### REQUIRED WORK
Go through the lines below. Copy those with "button".

### RECORDS PROVIDED

**********

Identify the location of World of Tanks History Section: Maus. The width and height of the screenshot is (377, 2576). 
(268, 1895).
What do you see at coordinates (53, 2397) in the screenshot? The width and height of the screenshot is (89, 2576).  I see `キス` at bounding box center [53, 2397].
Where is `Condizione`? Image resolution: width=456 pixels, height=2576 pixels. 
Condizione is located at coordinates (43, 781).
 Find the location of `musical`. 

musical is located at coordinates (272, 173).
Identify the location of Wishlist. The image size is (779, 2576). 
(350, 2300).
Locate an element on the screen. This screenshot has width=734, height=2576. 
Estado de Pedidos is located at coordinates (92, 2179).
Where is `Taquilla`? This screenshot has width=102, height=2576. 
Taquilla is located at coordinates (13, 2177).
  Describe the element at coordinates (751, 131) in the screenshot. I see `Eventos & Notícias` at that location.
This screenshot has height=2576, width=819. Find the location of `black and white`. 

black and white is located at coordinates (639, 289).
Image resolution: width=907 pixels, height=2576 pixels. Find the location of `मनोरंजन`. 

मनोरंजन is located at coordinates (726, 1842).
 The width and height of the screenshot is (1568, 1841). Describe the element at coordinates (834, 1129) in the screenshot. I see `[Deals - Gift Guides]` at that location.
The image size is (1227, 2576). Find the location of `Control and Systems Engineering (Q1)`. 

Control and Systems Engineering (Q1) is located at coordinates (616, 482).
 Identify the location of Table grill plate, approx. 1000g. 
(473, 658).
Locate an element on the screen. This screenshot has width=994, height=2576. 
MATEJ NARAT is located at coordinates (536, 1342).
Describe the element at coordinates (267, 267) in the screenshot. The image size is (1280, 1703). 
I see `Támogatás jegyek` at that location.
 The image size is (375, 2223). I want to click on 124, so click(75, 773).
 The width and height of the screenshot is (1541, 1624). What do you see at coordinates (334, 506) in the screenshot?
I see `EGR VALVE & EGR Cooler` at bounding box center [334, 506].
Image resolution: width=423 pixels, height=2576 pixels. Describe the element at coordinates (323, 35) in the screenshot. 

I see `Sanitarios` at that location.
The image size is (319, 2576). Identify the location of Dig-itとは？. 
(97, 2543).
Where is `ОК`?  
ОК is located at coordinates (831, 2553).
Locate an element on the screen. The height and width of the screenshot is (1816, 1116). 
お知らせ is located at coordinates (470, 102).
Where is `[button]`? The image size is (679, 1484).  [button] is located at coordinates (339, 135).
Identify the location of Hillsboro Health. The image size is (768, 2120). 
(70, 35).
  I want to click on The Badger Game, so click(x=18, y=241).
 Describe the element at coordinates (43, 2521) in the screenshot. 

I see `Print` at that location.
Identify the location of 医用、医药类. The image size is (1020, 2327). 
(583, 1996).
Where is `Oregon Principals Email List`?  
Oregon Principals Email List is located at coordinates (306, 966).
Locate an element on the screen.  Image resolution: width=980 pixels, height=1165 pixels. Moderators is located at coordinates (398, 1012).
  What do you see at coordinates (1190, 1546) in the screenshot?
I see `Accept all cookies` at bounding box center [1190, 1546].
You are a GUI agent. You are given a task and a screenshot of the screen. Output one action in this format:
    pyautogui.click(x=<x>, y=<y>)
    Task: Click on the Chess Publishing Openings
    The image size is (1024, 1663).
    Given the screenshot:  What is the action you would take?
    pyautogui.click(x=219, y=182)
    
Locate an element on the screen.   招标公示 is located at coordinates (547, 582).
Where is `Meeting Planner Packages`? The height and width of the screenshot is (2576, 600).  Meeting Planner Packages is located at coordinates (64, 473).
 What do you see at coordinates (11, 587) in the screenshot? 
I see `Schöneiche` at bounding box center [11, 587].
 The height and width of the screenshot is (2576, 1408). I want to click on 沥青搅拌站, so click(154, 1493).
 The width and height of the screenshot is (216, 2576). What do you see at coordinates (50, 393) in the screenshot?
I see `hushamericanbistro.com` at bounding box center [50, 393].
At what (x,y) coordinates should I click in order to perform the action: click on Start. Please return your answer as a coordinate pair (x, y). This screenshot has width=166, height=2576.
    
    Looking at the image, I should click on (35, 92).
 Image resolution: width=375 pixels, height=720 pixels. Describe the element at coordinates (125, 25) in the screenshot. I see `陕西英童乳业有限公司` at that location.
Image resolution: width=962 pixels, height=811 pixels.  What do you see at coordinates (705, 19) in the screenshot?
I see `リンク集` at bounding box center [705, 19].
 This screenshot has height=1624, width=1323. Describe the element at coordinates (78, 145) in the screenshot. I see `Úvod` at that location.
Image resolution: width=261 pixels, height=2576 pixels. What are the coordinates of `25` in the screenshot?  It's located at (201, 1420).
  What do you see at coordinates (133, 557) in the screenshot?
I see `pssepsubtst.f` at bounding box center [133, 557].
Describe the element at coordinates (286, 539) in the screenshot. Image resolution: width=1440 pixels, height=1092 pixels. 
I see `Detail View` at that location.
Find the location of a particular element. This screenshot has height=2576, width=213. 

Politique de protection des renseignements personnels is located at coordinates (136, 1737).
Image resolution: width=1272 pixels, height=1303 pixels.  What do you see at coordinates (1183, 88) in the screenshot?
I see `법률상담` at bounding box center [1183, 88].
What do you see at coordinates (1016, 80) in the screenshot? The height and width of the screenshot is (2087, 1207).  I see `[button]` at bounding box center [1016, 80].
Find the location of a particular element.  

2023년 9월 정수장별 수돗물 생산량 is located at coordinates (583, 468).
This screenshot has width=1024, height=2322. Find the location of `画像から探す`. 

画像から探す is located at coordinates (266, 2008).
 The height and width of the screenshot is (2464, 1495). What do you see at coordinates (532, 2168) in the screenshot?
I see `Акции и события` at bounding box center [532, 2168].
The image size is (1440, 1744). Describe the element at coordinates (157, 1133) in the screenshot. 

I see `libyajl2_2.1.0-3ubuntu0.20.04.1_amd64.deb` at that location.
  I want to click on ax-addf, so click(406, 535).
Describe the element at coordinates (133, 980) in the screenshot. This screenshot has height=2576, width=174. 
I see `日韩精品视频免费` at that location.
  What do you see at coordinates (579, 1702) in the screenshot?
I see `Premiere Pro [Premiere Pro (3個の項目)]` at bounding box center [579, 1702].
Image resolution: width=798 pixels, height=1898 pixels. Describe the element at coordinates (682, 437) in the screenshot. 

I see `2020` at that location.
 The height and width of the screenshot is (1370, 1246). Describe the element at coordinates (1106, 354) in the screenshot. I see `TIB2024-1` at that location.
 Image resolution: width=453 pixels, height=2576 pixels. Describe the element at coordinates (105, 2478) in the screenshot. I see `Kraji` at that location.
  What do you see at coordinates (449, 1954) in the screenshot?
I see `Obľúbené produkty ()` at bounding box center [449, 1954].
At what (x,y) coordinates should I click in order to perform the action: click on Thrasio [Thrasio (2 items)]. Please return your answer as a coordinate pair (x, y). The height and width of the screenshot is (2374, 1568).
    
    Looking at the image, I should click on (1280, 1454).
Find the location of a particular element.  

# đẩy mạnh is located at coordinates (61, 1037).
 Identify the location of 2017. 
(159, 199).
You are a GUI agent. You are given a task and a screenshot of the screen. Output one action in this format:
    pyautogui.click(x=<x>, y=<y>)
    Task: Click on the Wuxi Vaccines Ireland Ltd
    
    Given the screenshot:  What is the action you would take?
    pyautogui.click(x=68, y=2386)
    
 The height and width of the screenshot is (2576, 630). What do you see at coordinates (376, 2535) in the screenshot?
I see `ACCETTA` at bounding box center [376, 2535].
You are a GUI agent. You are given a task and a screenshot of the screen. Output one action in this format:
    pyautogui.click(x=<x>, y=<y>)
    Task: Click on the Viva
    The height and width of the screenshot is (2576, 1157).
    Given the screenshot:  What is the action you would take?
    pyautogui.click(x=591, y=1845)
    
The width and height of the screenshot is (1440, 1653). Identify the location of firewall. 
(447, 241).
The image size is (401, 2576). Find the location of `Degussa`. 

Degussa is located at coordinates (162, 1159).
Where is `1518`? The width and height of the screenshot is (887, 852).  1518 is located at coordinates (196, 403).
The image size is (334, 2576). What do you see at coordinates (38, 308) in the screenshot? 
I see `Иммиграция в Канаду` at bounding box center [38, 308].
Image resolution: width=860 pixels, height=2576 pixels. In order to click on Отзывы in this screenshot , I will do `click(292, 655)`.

**********

### ANSWER AREA
Where is `[button]`? The image size is (679, 1484).  [button] is located at coordinates (339, 135).
What do you see at coordinates (1016, 80) in the screenshot? The height and width of the screenshot is (2087, 1207).  I see `[button]` at bounding box center [1016, 80].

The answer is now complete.